--- TASK GOAL ---
Extract the lines that carry the string "неправильное" from the listing.

[Start of section]

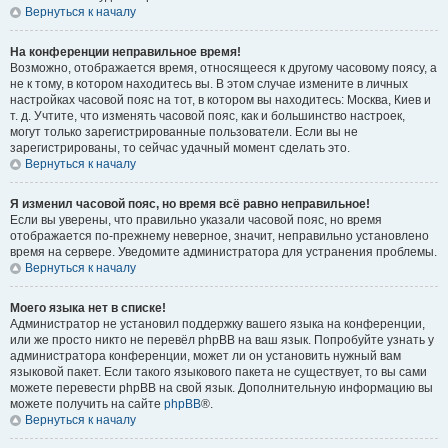
Вернуться к началу
На конференции неправильное время!
Возможно, отображается время, относящееся к другому часовому поясу, а
не к тому, в котором находитесь вы. В этом случае измените в личных
настройках часовой пояс на тот, в котором вы находитесь: Москва, Киев и
т. д. Учтите, что изменять часовой пояс, как и большинство настроек,
могут только зарегистрированные пользователи. Если вы не
зарегистрированы, то сейчас удачный момент сделать это.
Вернуться к началу
Я изменил часовой пояс, но время всё равно неправильное!
Если вы уверены, что правильно указали часовой пояс, но время
отображается по-прежнему неверное, значит, неправильно установлено
время на сервере. Уведомите администратора для устранения проблемы.
Вернуться к началу
Моего языка нет в списке!
Администратор не установил поддержку вашего языка на конференции,
или же просто никто не перевёл phpBB на ваш язык. Попробуйте узнать у
администратора конференции, может ли он установить нужный вам
языковой пакет. Если такого языкового пакета не существует, то вы сами
можете перевести phpBB на свой язык. Дополнительную информацию вы
можете получить на сайте
phpBB
®.
Вернуться к началу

[End of section]

--- OUTPUT BELOW ---
На конференции неправильное время!
Я изменил часовой пояс, но время всё равно неправильное!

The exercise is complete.